What actually goes on in the liver when Hepatitis strikes is similar to the effects caused by alcohol within the largest organ present in our body. When the Hepatitis virus hits the liver, the virus mostly causes it to be inflamed. Lymphocytes, a group of cells mechanised to fight of this attack is quickly summoned for action, which end up hurting the liver even more. The liver being assaulted by this vicious attack of the virus and the reaction of the natural defense apparatus  now goes through something called fibrosis and it is when this scaring of the liver gets to the extreme, the flow of blood about the organ gets more lethargic and finally causes cirrhosis wherein the blood begins to back up and leak into the other organs.  The fundamental functions that the liver performs for the everyday functioning of  the body like the production of proteins and the regulating of the fat nutrients  and the control over the derivation and the excretion of cholesterol becomes a tardy  task over time and the condition of the host undergoing the Hepatitis syndrome deescalates to a case of hopelessness.

One another deadly feature of Hepatitis is that it is highly transmittable from one person to another through a number of modus operandi.
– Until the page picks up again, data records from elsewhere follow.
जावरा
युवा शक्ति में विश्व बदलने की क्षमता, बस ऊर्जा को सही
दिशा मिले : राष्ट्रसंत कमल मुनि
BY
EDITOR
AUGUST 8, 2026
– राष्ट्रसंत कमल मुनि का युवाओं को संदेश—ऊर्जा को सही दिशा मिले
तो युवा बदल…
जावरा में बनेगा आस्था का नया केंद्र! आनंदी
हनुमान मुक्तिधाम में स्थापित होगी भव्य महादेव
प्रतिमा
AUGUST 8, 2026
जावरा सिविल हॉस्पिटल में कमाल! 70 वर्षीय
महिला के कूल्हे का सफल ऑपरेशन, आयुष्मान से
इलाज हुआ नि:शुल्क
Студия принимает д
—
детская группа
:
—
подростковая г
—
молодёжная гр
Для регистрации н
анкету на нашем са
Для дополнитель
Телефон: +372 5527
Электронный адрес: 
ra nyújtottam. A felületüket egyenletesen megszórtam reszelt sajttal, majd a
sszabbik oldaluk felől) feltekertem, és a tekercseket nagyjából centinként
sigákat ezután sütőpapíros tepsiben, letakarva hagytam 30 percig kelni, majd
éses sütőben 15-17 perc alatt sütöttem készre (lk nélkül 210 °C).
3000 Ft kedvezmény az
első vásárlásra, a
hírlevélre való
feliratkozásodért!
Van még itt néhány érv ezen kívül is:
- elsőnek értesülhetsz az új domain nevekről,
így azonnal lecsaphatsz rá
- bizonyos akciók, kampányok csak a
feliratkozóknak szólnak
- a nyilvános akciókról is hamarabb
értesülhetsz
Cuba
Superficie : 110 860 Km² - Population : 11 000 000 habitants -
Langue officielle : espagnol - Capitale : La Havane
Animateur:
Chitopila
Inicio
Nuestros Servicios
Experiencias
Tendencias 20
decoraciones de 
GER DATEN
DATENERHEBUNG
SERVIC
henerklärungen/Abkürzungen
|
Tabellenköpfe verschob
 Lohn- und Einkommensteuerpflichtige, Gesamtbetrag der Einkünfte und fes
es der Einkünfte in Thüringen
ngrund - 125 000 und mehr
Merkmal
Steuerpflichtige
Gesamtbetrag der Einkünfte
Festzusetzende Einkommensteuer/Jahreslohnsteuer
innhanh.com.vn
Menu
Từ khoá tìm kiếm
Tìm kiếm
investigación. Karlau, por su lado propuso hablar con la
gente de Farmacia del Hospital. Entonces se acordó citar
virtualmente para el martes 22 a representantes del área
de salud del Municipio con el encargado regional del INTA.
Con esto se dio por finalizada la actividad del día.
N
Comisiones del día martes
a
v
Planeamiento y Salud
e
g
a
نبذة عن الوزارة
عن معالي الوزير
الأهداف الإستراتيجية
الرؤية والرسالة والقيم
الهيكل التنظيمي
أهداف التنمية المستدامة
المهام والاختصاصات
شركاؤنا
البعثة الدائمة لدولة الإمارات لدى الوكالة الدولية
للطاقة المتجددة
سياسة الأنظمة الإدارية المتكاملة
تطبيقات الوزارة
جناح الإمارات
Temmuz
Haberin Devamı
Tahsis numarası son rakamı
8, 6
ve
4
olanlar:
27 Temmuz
This is one disease which can quickly spread like wild fire especially amongst the youth taking into account their natural choice and penchant for a ‘grey’ lifestyle.  In a nut shell Hepatitis virus can travel from one person to another if they:

  • Have sex with an infected person without using special protective tools
  • Share needles (used for injecting drugs) with an infected person
  • Get a tattoo or piercing with tools that were not cleaned well
  • Share personal items like razors or toothbrushes with an infected person
  • Are exposed to the body  fluids expelled by  an infected person

It also has to be duly noted that a mother who has the virus can pass it to her baby during delivery.

Having known what may carry the infectious virus across it is of supreme importance  that we also know  that casual contact such as hugging, kissing, sneezing, coughing, or sharing food or drinks do not result in the Hepatitis virus traveling from a victim to a potential  target.

Another challenge that Hepatitis throws our way is that people with Hepatitis mostly do not know they have it at least initially because the symptoms to the disease are no different to the signs of a common flu. However, the most immediate signals to look out for if in case one does suspect being a case of Hepatitis virus takeover are:

  • Extreme tiredness
  • Mild fever
  • Headache
  • Poor appetite
  • Nausea
  • Constant belly ache
  • Diarrhea or constipation
  • Muscles ache and joint pain.
  • Skin rash.
  • Yellowish eyes and skin

Disease, be it common or rare cannot be ever rated as big or small. There is no such thing as a small disease. Be it an everyday flu or a mild headache, without proper diagnosis and ultimate care, it might turn out to be a serious case which may turn the table around within a moment a two. While the same goes for the diseases that we know and claim to be an immediate threat to life,  in this case Hepatitis, which we may recognise as a fearsome disease but with proper guidance and care even it can be kept at bay, thanks to the marvel of medical science. What needs to be input is a fundamental approach of DOs and DON’Ts and a worked out structure of faith and dedication towards the advice of the professionals and a self applied routine, charted out with the ultimate end of recovery in mind.